== Exercise data ==
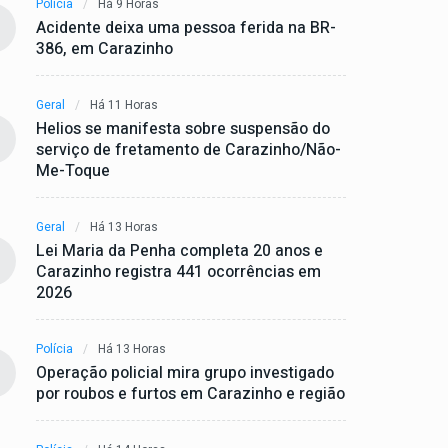
Polícia
Há 9 Horas
Acidente deixa uma pessoa ferida na BR-
386, em Carazinho
Geral
Há 11 Horas
Helios se manifesta sobre suspensão do
serviço de fretamento de Carazinho/Não-
Me-Toque
Geral
Há 13 Horas
Lei Maria da Penha completa 20 anos e
Carazinho registra 441 ocorrências em
2026
Polícia
Há 13 Horas
Operação policial mira grupo investigado
por roubos e furtos em Carazinho e região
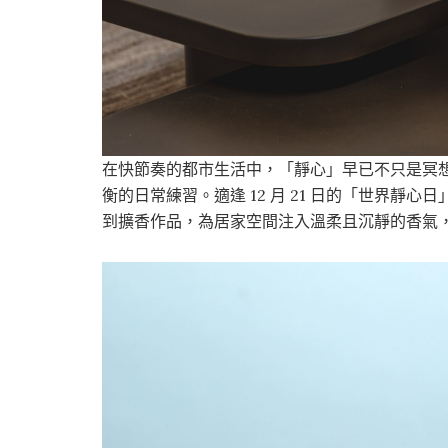
在快節奏的都市生活中，「靜心」早已不只是冥
衡的日常練習。適逢 12 月 21 日的「世界
到擴香作品，為居家空間注入溫柔且沉靜的香氣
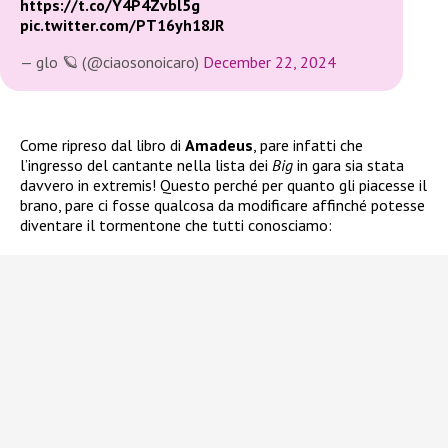
https://t.co/Y4P4Zvbl5g
pic.twitter.com/PT16yh18JR
— glo 🪐 (@ciaosonoicaro)
December 22, 2024
Come ripreso dal libro di
Amadeus
, pare infatti che
l’ingresso del cantante nella lista dei
Big
in gara sia stata
davvero in extremis! Questo perché per quanto gli piacesse il
brano, pare ci fosse qualcosa da modificare affinché potesse
diventare il tormentone che tutti conosciamo:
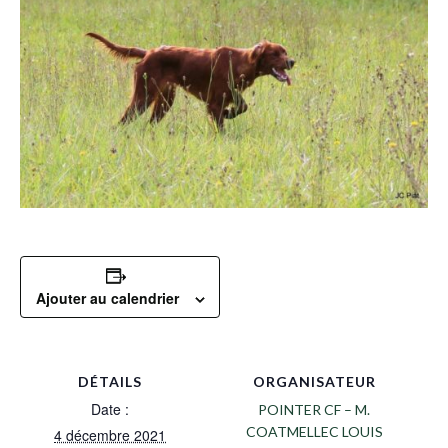
Ajouter au calendrier
DÉTAILS
ORGANISATEUR
Date :
POINTER CF – M.
COATMELLEC LOUIS
4 décembre 2021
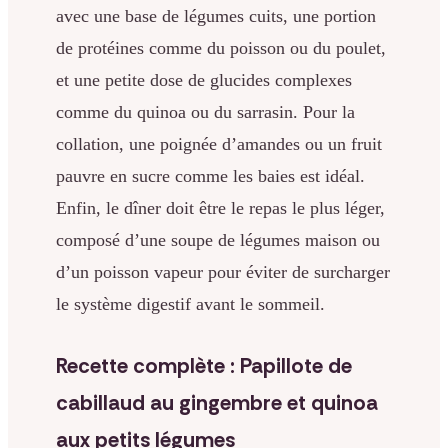
avec une base de légumes cuits, une portion
de protéines comme du poisson ou du poulet,
et une petite dose de glucides complexes
comme du quinoa ou du sarrasin. Pour la
collation, une poignée d’amandes ou un fruit
pauvre en sucre comme les baies est idéal.
Enfin, le dîner doit être le repas le plus léger,
composé d’une soupe de légumes maison ou
d’un poisson vapeur pour éviter de surcharger
le système digestif avant le sommeil.
Recette complète : Papillote de
cabillaud au gingembre et quinoa
aux petits légumes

== Requirement ==
Quote exactly the lines from the one that contains "COATMELLEC LOUIS" through the end of the listing above, both ends included, leaving out the pictures.

== Answer box ==
COATMELLEC LOUIS
4 décembre 2021
avec une base de légumes cuits, une portion
de protéines comme du poisson ou du poulet,
et une petite dose de glucides complexes
comme du quinoa ou du sarrasin. Pour la
collation, une poignée d’amandes ou un fruit
pauvre en sucre comme les baies est idéal.
Enfin, le dîner doit être le repas le plus léger,
composé d’une soupe de légumes maison ou
d’un poisson vapeur pour éviter de surcharger
le système digestif avant le sommeil.
Recette complète : Papillote de
cabillaud au gingembre et quinoa
aux petits légumes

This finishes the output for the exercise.